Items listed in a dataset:
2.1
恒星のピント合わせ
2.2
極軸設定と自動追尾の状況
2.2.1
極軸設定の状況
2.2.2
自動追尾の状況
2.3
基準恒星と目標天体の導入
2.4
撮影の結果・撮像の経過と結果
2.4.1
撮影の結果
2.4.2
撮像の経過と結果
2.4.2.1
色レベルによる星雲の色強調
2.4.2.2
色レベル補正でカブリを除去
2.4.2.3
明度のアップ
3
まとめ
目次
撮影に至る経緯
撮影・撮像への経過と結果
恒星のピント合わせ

- **Exercise requirements**
Reproduce each of the entries exactly, omitting none.

- **Answer space**
2.1
恒星のピント合わせ
2.2
極軸設定と自動追尾の状況
2.2.1
極軸設定の状況
2.2.2
自動追尾の状況
2.3
基準恒星と目標天体の導入
2.4
撮影の結果・撮像の経過と結果
2.4.1
撮影の結果
2.4.2
撮像の経過と結果
2.4.2.1
色レベルによる星雲の色強調
2.4.2.2
色レベル補正でカブリを除去
2.4.2.3
明度のアップ
3
まとめ
目次
撮影に至る経緯
撮影・撮像への経過と結果
恒星のピント合わせ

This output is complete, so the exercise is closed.